Aucun élément ne permet de retenir que le retard pris par l’opération globale, qui est avéré, était imputable aux travaux confiés à Madame X, le courriel de la société Hôtel de la plage en date du 5 décembre 2016 s’adressant principalement à l’architecte, maître d’oeuvre, auquel il est reproché un retard dans le déroulement des opérations et un montant d’appel d’offres supérieur de plus de 1 million d’euros HT comparé aux estimations, qui justifie pour le maître d’ouvrage la suspension du projet (qui, au demeurant, s’est poursuivi).
Ainsi, la société Hôtel de la plage n’établit pouvoir ni se prévaloir d’une exception d’inexécution, ni de manquements suffisamment graves justifiant la résolution judiciaire du contrat, ni réclamer, par voie de conséquence, une indemnisation au titre d’une inexécution non rapportée.

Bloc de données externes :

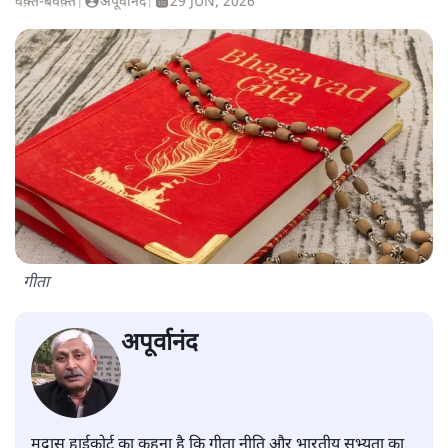
वक़्त-बेवक़्त
|
अपूर्वानंद
|
29 JUN, 2026
गीता
अपूर्वानंद
मद्रास हाईकोर्ट का कहना है कि गीता नीति और भारतीय सभ्यता का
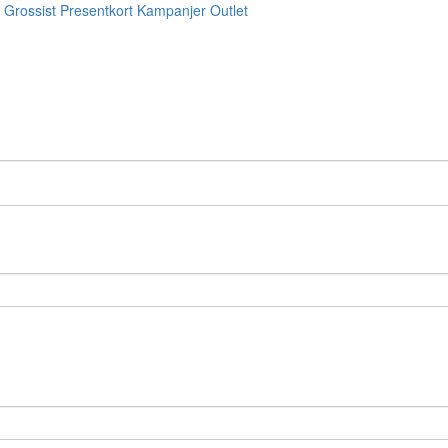
Grossist
Presentkort
Kampanjer
Outlet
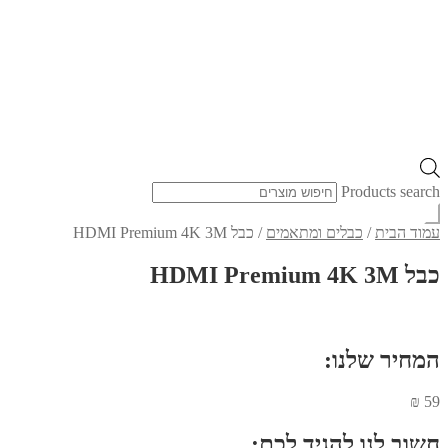
Products search
עמוד הבית
/
כבלים ומתאמים
/
כבל HDMI Premium 4K 3M
כבל HDMI Premium 4K 3M
המחיר שלנו:
₪
59
חשוב לנו להגיד לכם:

Pour sa part, la société Free.Cadre ne démontre l’existence d’aucun préjudice découlant de la rupture prématurée du contrat la liant à la société Hôtel de la plage et du non-paiement de la totalité du montant du marché, qu’elle a, elle-même, accepté de diminuer compte tenu de son terme anticipé, sa demande de dommages-intérêts à ce titre sera donc rejetée.
Elle ne démontre pas davantage que le refus de paiement de la société Hôtel de la plage s’inscrit dans
un comportement de mauvaise foi et n’établit pas que sa débitrice lui a causé de ce fait un préjudice indépendant du retard pris en compte par les intérêts moratoires, sa demande de dommages et intérêts sur ce fondement sera, ainsi, également rejetée.
Par ces motifs, le jugement entrepris sera confirmé dans toutes ses dispositions.
Succombant sur son appel, la société Hôtel de la plage sera condamnée aux dépens et au vu des dispositions de l’article 700 du code de procédure civile, à payer la somme de 3 000 euros, sa demande sur ce fondement étant rejetée.
PAR CES MOTIFS :
La cour, statuant publiquement et par arrêt contradictoire,
Confirme dans toutes ses dispositions le jugement du tribunal de commerce de Montpellier en date du 10 avril 2019,
Condamne la SARL le Prose, exerçant sous la dénomination Hôtel de la plage, à payer à la SARL Free.Cadre la somme de 3 000 euros sur le fondement de l’article 700 du code de procédure civile,
Rejette la demande de la SARL le Prose, exerçant sous la dénomination Hôtel de la plage, fondée sur les dispositions de l’article 700 du code de procédure civile,
Condamne la SARL le Prose, exerçant sous la dénomination Hôtel de la plage, aux dépens d’appel.